One of the four basic forces in the universe is the electromagnetic force. Not the electric force, not the magnetic force, but the electromagnetic force. You can't have one without the other. Ever. A magnetic field is always created by some sort of charge movement. It is the only way a magnetic field can be created. Just like you can't have gravity without mass, you can't have magnetism without some sort of charge movement. Any time a charge moves, a magnetic field is created. All the time. Every time. No exceptions. Let's jump to go a step further.

Let's take a simplified example. Picture a pond as smooth as glass. We walk out on a low dock and kneel down at the water. Then we take our index finger and just "tap" the surface of the water one time. A ripple is generated, and it moves out away from the point where we initiated it. We good? Let's bounce a bit. If we take a charged particle like, say, an electron that is in orbit around an atom, and we give it some energy to kick it out to the next higher orbital; we have ionized the atom. The electron will then "dump" that extra energy and return to its original orbital. That energy it dumps will take the form of a "particle" or "package" of energy - a quantum of energy. And it is a moving electric and a complimentary moving magnetic field - just like the ripple on the pond. Only it is this "coupled" electric and magnetic "bundle" of energy. It's a photon, or a quantum of electromagnetic energy.

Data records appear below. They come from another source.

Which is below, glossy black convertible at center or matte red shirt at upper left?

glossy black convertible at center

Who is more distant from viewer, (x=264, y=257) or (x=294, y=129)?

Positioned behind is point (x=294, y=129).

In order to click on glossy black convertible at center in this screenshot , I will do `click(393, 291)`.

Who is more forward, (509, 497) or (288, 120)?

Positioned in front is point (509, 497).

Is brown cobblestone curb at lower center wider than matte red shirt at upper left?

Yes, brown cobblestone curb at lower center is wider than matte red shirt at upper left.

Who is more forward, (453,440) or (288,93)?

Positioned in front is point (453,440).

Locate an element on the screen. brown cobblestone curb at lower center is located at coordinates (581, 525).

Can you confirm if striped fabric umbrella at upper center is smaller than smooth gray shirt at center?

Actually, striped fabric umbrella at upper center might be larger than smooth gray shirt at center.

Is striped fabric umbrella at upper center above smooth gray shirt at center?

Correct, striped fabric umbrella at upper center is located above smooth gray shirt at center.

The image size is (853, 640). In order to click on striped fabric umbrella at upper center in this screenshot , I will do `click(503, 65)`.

The energy of the wave is carried in the moving fields, and that is why the wave does not require a medium through which to travel. In fact, anything other than a vacuum will attenuate or "suck energy" out of the wave a bit at a time through the distance through which the wave travels in that medium.

As you might have guessed, electromagnetic radiation comes in different "amounts" or amplitudes, and in different frequencies (energies). From radio waves through microwaves, and through infrared light, visible light, ultraviolet light and X-rays all the way to gamma rays, there is a full spectrum of this energy.

This gets deep, but the essence of what is happening is here. Simple, but subtle and elegant. Reachable by even elementary school investigators. It is the essential nature of the universe we live in.

Wikipedia has more information, and a link is provided below to their post on electromagnetic radiation. Further investigation is encouraged. At least surf on over and look at the drawing of the moving and electric and magnetic fields to lock that in. Maybe skim the article while you're there, or at least bookmark it. You've just peeked through the window in the quantum mechanical universe. Enjoy the view. Wonder at it. It is the reality in which we live.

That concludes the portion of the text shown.